The ritual, a sweet Southern tradition, is simple: Open the bottle of Coke and take a couple of swigs. Tear off the corner of the cellophane sleeve—one of those single serving-size packages that contain no more than a handful of peanuts, the ones with the rusty skins still attached—and shake some nuts into the bottle. Then drink. The first few sips are the best, when the Coke is at its coldest and the peanuts at their salty crunchiest. If you linger, the Coke gets warm, the peanuts turn soggy, and the whole thing is about as appealing as drinking from an old bottle that's been dredged from the bottom of a pond.
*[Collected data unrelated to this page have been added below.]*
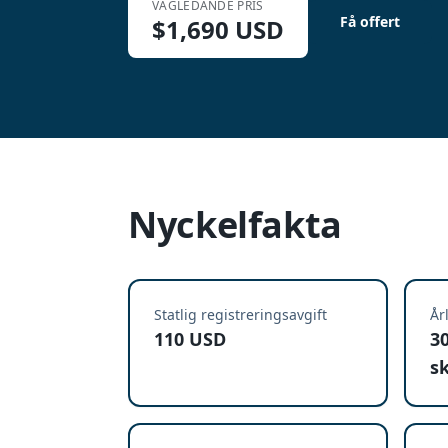
VÄGLEDANDE PRIS
Få offert
$
1,690
USD
Nyckelfakta
Statlig registreringsavgift
År
110 USD
3
s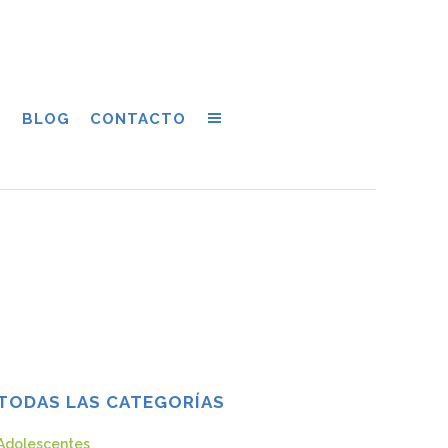
S
BLOG
CONTACTO
TODAS LAS CATEGORÍAS
Adolescentes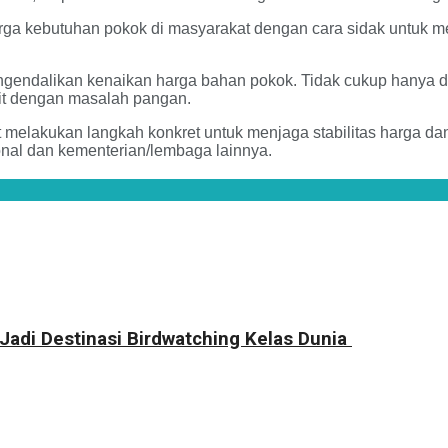
a kebutuhan pokok di masyarakat dengan cara sidak untuk mel
endalikan kenaikan harga bahan pokok. Tidak cukup hanya deng
kait dengan masalah pangan.
melakukan langkah konkret untuk menjaga stabilitas harga da
al dan kementerian/lembaga lainnya.
 Jadi Destinasi Birdwatching Kelas Dunia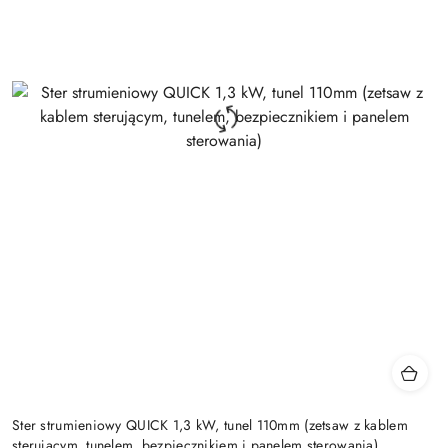
Ster strumieniowy QUICK 1,3 kW, tunel 110mm (zetsaw z kablem
sterującym, tunelem, bezpiecznikiem i panelem sterowania)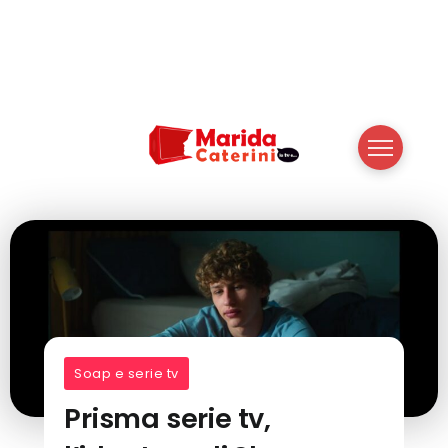
Soap e serie tv
Prisma serie tv,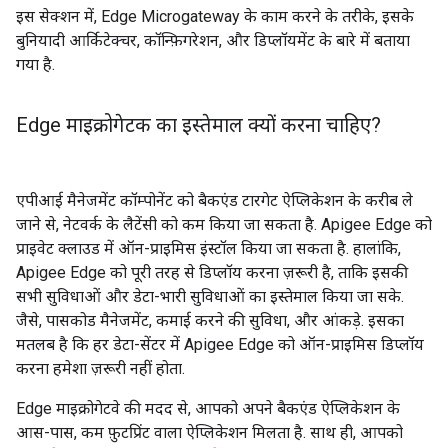
इस सेक्शन में, Edge Microgateway के काम करने के तरीके, इसके
बुनियादी आर्किटेक्चर, कॉन्फ़िगरेशन, और डिप्लॉयमेंट के बारे में बताया
गया है.
Edge माइक्रोगेटक का इस्तेमाल क्यों करना चाहिए?
एपीआई मैनेजमेंट कॉम्पोनेंट को बैकएंड टारगेट ऐप्लिकेशन के करीब ले
जाने से, नेटवर्क के लैटेंसी को कम किया जा सकता है. Apigee Edge को
प्राइवेट क्लाउड में ऑन-प्राइमिस इंस्टॉल किया जा सकता है. हालांकि,
Apigee Edge को पूरी तरह से डिप्लॉय करना ज़रूरी है, ताकि इसकी
सभी सुविधाओं और डेटा-भारी सुविधाओं का इस्तेमाल किया जा सके.
जैसे, पासकोड मैनेजमेंट, कमाई करने की सुविधा, और आंकड़े. इसका
मतलब है कि हर डेटा-सेंटर में Apigee Edge को ऑन-प्राइमिस डिप्लॉय
करना हमेशा ज़रूरी नहीं होता.
Edge माइक्रोगेटवे की मदद से, आपको अपने बैकएंड ऐप्लिकेशन के
आस-पास, कम फ़ुटप्रिंट वाला ऐप्लिकेशन मिलता है. साथ ही, आपको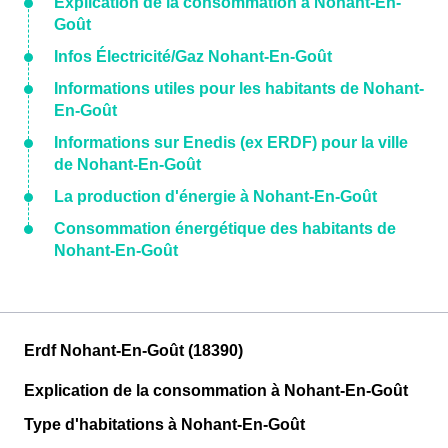
Explication de la consommation à Nohant-En-
Goût
Infos Électricité/Gaz Nohant-En-Goût
Informations utiles pour les habitants de Nohant-
En-Goût
Informations sur Enedis (ex ERDF) pour la ville
de Nohant-En-Goût
La production d'énergie à Nohant-En-Goût
Consommation énergétique des habitants de
Nohant-En-Goût
Erdf Nohant-En-Goût (18390)
Explication de la consommation à Nohant-En-Goût
Type d'habitations à Nohant-En-Goût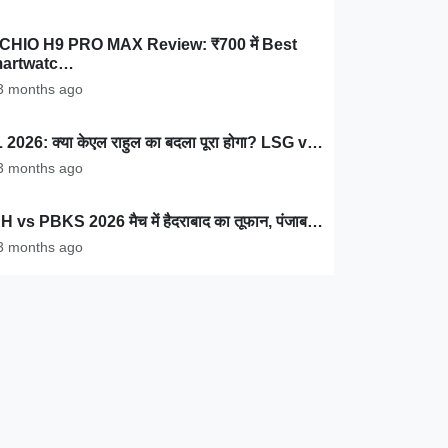
CHIO H9 PRO MAX Review: ₹700 में Best
artwatc…
 months ago
 2026: क्या केएल राहुल का बदला पूरा होगा? LSG v…
 months ago
 vs PBKS 2026 मैच में हैदराबाद का तूफान, पंजाब…
 months ago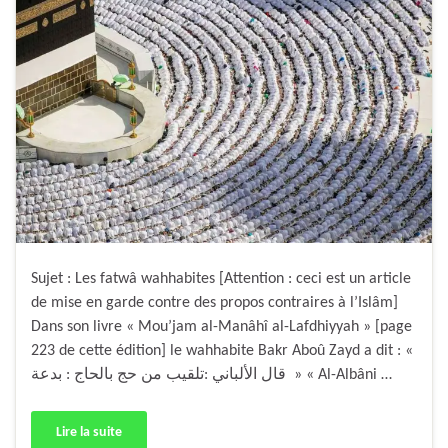
Sujet : Les fatwâ wahhabites [Attention : ceci est un article
de mise en garde contre des propos contraires à l’Islâm]
Dans son livre « Mou’jam al-Manâhî al-Lafdhiyyah » [page
223 de cette édition] le wahhabite Bakr Aboû Zayd a dit : «
قال الألباني :تلقيب من حج بالحاج : بدعة » « Al-Albâni …
Lire la suite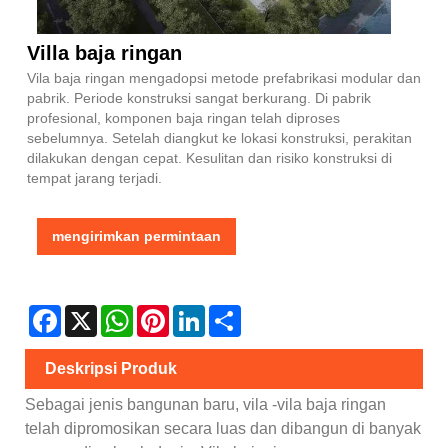
Villa baja ringan
Vila baja ringan mengadopsi metode prefabrikasi modular dan
pabrik. Periode konstruksi sangat berkurang. Di pabrik
profesional, komponen baja ringan telah diproses
sebelumnya. Setelah diangkut ke lokasi konstruksi, perakitan
dilakukan dengan cepat. Kesulitan dan risiko konstruksi di
tempat jarang terjadi.
mengirimkan permintaan
Facebook
X
WhatsApp
Pinterest
LinkedIn
Share
Deskripsi Produk
Sebagai jenis bangunan baru, vila -vila baja ringan
telah dipromosikan secara luas dan dibangun di banyak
This treasured custom is, to us Southerners born before LBJ took office, what the tea ceremony is to the Japanese.

Somewhere around the age of six, I decided I was big enough to quit sharing with my daddy, who, I'm quite certain, was happy to be free of my backwashing ways. My first try, I grabbed both sides of the bag and ripped the top completely open, which left me with no way to corral the peanuts into the narrow bottle opening. Most of the nuts missed their mark, bouncing off my legs and onto the rough wooden floor, where they remained—the three-second rule not being applicable in a place where people wear the same boots they used to tromp through pig droppings. Sacrificing those few peanuts was just as well, seeing as I hadn't yet figured out that I had to first sip some of the soda so as to make room in the bottle for the nuts. Still, enough of the nuts made it in for me to succumb to this early experience of mixing sweet and salty.
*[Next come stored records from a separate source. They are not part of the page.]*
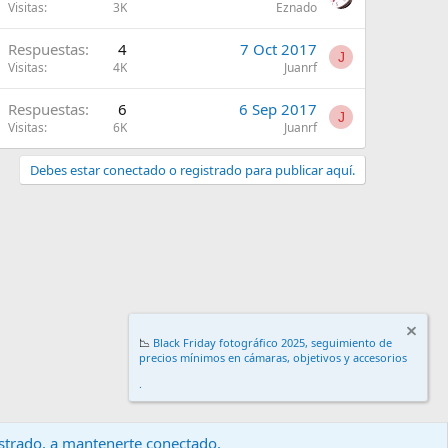
Visitas
3K
Eznado
Respuestas
4
7 Oct 2017
J
Visitas
4K
Juanrf
Respuestas
6
6 Sep 2017
J
Visitas
6K
Juanrf
Debes estar conectado o registrado para publicar aquí.
📉
Black Friday fotográfico 2025, seguimiento de
precios mínimos en cámaras, objetivos y accesorios
.
gistrado, a mantenerte conectado.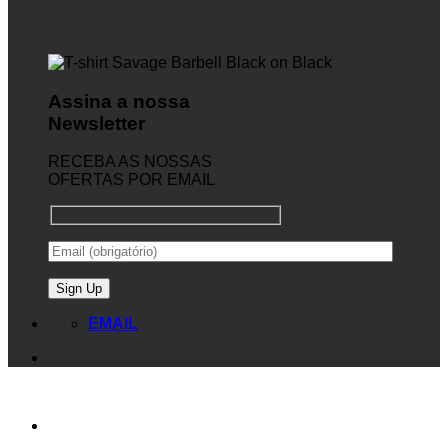
Assina a nossa
Newsletter
RECEBA AS NOSSAS
OFERTAS POR EMAIL
EMAIL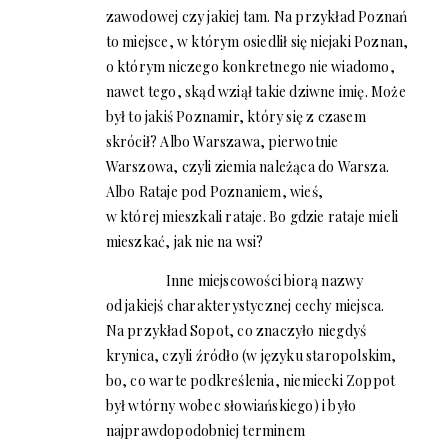
zawodowej czy jakiej tam. Na przykład Poznań
to miejsce, w którym osiedlił się niejaki Poznan,
o którym niczego konkretnego nie wiadomo,
nawet tego, skąd wziął takie dziwne imię. Może
był to jakiś Poznamir, który się z czasem
skrócił? Albo Warszawa, pierwotnie
Warszowa, czyli ziemia należąca do Warsza.
Albo Rataje pod Poznaniem, wieś,
w której mieszkali rataje. Bo gdzie rataje mieli
mieszkać, jak nie na wsi?
Inne miejscowości biorą nazwy
od jakiejś charakterystycznej cechy miejsca.
Na przykład Sopot, co znaczyło niegdyś
krynica, czyli źródło (w języku staropolskim,
bo, co warte podkreślenia, niemiecki Zoppot
był wtórny wobec słowiańskiego) i było
najprawdopodobniej terminem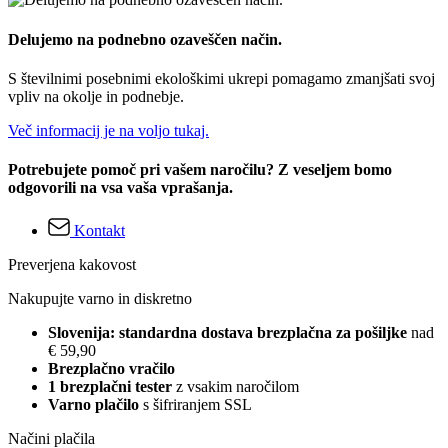
Delujemo na podnebno ozaveščen način.
S številnimi posebnimi ekološkimi ukrepi pomagamo zmanjšati svoj
vpliv na okolje in podnebje.
Več informacij je na voljo tukaj.
Potrebujete pomoč pri vašem naročilu? Z veseljem bomo
odgovorili na vsa vaša vprašanja.
Kontakt
Preverjena kakovost
Nakupujte varno in diskretno
Slovenija: standardna dostava brezplačna za pošiljke
nad
€ 59,90
Brezplačno vračilo
1 brezplačni tester
z vsakim naročilom
Varno plačilo
s šifriranjem SSL
Načini plačila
Witness to this first feeble attempt was our sometimes farmhand Kinch (Mr. Kinch, to me). The next time my daddy and I came in, Mr. Kinch bought me a Coke and a pack of peanuts, squatted down
alongside me, and sat me on his knee. “This here's how you do it, Sister,” he said, taking my tiny hands into his large, roughened ones and gently guiding me through the requisite steps.
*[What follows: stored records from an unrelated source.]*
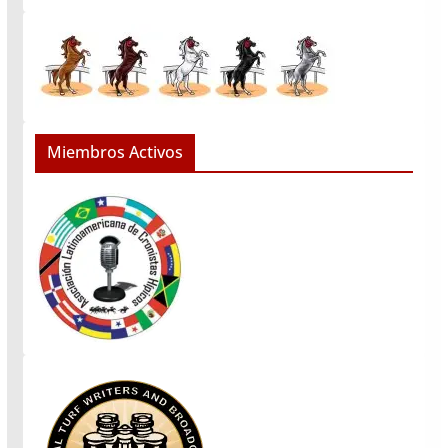
Miembros Activos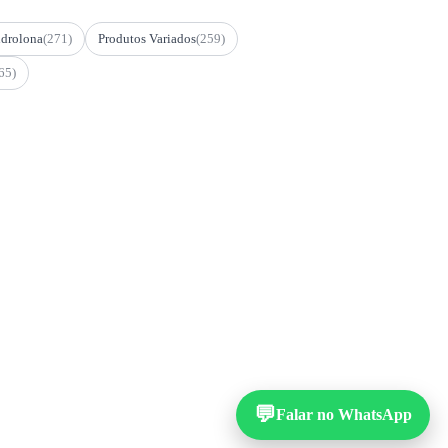
drolona
(271)
Produtos Variados
(259)
65)
💬
Falar no WhatsApp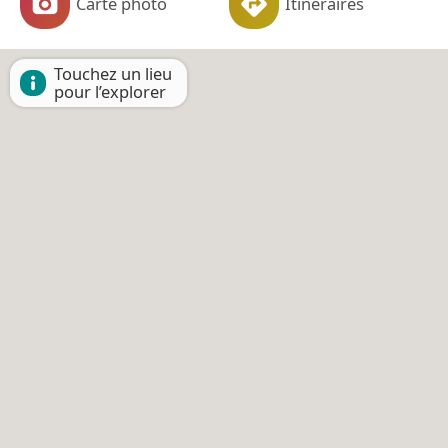
Carte photo
Itinéraires
Touchez un lieu
pour l’explorer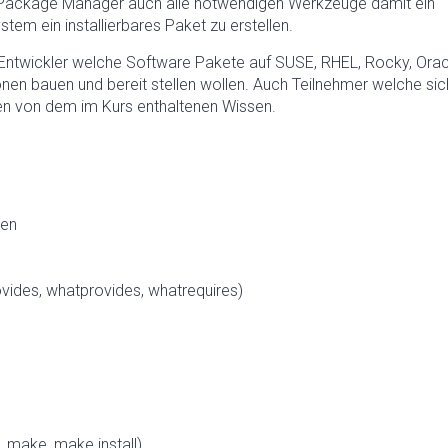
 Package Manager auch alle notwendigen Werkzeuge damit ein
em ein installierbares Paket zu erstellen.
d Entwickler welche Software Pakete auf SUSE, RHEL, Rocky, Orac
nen bauen und bereit stellen wollen. Auch Teilnehmer welche sic
ieren von dem im Kurs enthaltenen Wissen.
ren
vides, whatprovides, whatrequires)
 make, make install)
It wasn't long before I became adept at assembling this Southern-bred cocktail. Bottle in hand, I'd lean back against a mound of seed corn or cottonseed sacks, propping the rear legs of my chair the way I'd seen the men do. I'd take a languid swig and pick at the rusty red peanut skins that clung to my mouth in a studied fashion with my thumb and ring finger, imitating the grown-ups I'd seen picking bits of tobacco from their lips while smoking unfiltered cigarettes.

Coke and peanuts wasn't something we indulged in at home. Sipping “Co-Cola,” as it was called in the South—we Southerners never having met a syllable we wouldn't lop off to conserve energy—to quench one's thirst was considered wasteful. My mother actually kept a couple of bottles on hand at all times, but they were strictly for medicinal purposes, much like aspirin, calamine lotion, and Merthiolate. If you had an upset stomach, Coke was the cure. Despite this, I never connected it with being sick, but rather with the promise of feeling better.